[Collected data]
※
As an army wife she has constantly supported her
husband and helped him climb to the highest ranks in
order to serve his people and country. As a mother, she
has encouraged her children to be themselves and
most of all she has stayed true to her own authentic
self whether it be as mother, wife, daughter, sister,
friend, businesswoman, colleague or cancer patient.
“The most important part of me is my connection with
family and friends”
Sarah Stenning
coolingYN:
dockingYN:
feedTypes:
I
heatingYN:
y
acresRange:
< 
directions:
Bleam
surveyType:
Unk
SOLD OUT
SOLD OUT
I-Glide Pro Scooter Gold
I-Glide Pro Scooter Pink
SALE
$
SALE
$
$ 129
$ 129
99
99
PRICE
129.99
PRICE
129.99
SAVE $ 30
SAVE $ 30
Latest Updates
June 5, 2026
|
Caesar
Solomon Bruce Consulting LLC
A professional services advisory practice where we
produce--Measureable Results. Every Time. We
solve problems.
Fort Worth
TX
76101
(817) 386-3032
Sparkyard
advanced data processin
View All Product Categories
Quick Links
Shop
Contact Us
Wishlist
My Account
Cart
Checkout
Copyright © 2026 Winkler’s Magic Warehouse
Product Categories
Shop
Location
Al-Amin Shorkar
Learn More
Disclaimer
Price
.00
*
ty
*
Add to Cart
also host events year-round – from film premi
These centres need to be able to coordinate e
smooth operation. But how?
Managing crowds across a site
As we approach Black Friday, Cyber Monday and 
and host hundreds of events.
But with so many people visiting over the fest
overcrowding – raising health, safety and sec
※
:: WORK ORDER ::
Write the records out precisely, omitting nothing.

:: SOLUTION TO THIS EXERCISE ::
As an army wife she has constantly supported her
husband and helped him climb to the highest ranks in
order to serve his people and country. As a mother, she
has encouraged her children to be themselves and
most of all she has stayed true to her own authentic
self whether it be as mother, wife, daughter, sister,
friend, businesswoman, colleague or cancer patient.
“The most important part of me is my connection with
family and friends”
Sarah Stenning
coolingYN:
dockingYN:
feedTypes:
I
heatingYN:
y
acresRange:
< 
directions:
Bleam
surveyType:
Unk
SOLD OUT
SOLD OUT
I-Glide Pro Scooter Gold
I-Glide Pro Scooter Pink
SALE
$
SALE
$
$ 129
$ 129
99
99
PRICE
129.99
PRICE
129.99
SAVE $ 30
SAVE $ 30
Latest Updates
June 5, 2026
|
Caesar
Solomon Bruce Consulting LLC
A professional services advisory practice where we
produce--Measureable Results. Every Time. We
solve problems.
Fort Worth
TX
76101
(817) 386-3032
Sparkyard
advanced data processin
View All Product Categories
Quick Links
Shop
Contact Us
Wishlist
My Account
Cart
Checkout
Copyright © 2026 Winkler’s Magic Warehouse
Product Categories
Shop
Location
Al-Amin Shorkar
Learn More
Disclaimer
Price
.00
*
ty
*
Add to Cart
also host events year-round – from film premi
These centres need to be able to coordinate e
smooth operation. But how?
Managing crowds across a site
As we approach Black Friday, Cyber Monday and 
and host hundreds of events.
But with so many people visiting over the fest
overcrowding – raising health, safety and sec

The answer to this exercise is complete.